What you will do: After locating the line with "Непогода затронула и Ессентуки. Помимо" in the entries below, set down exactly that line and each one after it to the end, skipping pictures.

★ ★ ★ ★

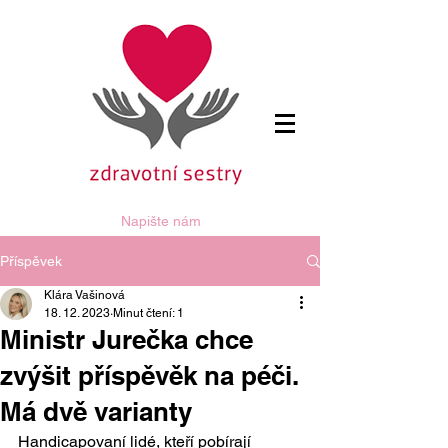
Napište nám
Příspěvek
Klára Vašinová
18. 12. 2023
Minut čtení: 1
Ministr Jurečka chce
zvýšit příspěvěk na péči.
Má dvě varianty
Handicapovaní lidé, kteří pobírají 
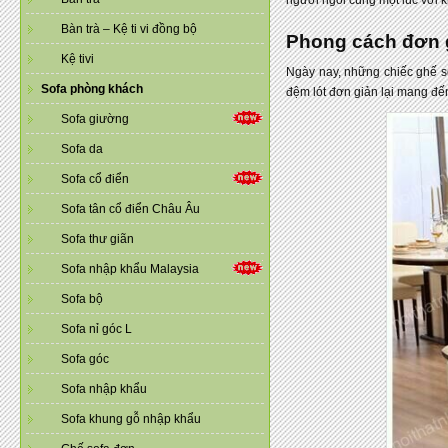
Bàn trà – Kệ ti vi đồng bộ
Phong cách đơn g
Kệ tivi
Ngày nay, những chiếc ghế so
Sofa phòng khách
đệm lót đơn giản lại mang đế
Sofa giường
Sofa da
Sofa cổ điển
Sofa tân cổ điển Châu Âu
Sofa thư giãn
Sofa nhập khẩu Malaysia
Sofa bộ
Sofa nỉ góc L
Sofa góc
Sofa nhập khẩu
Sofa khung gỗ nhập khẩu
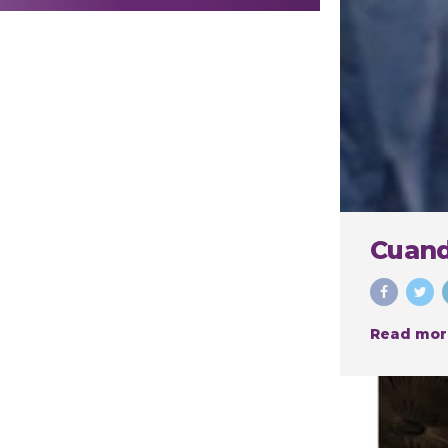
realizar
procedimientos
estéticos
Cuand
Read mor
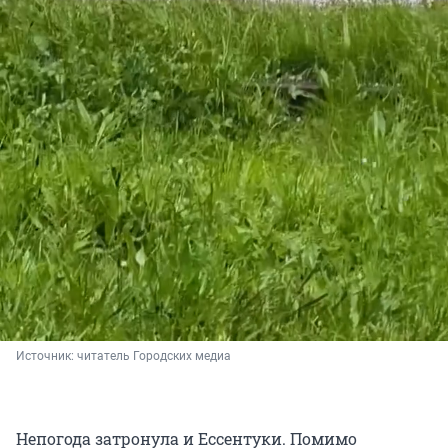
Источник: 
читатель Городских медиа 
Непогода затронула и Ессентуки. Помимо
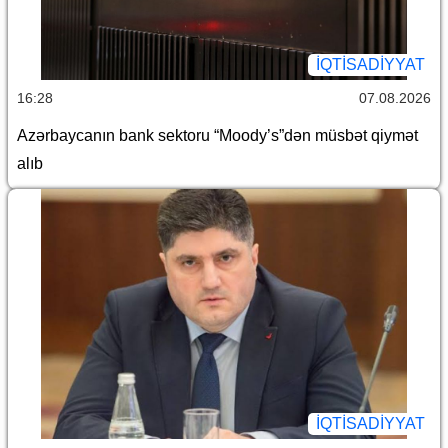
İQTİSADİYYAT
16:28
07.08.2026
Azərbaycanın bank sektoru “Moody’s”dən müsbət qiymət
alıb
İQTİSADİYYAT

★ ★ ★ ★

Written solution:
Непогода затронула и Ессентуки. Помимо
İQTİSADİYYAT
16:28
07.08.2026
Azərbaycanın bank sektoru “Moody’s”dən müsbət qiymət
alıb
İQTİSADİYYAT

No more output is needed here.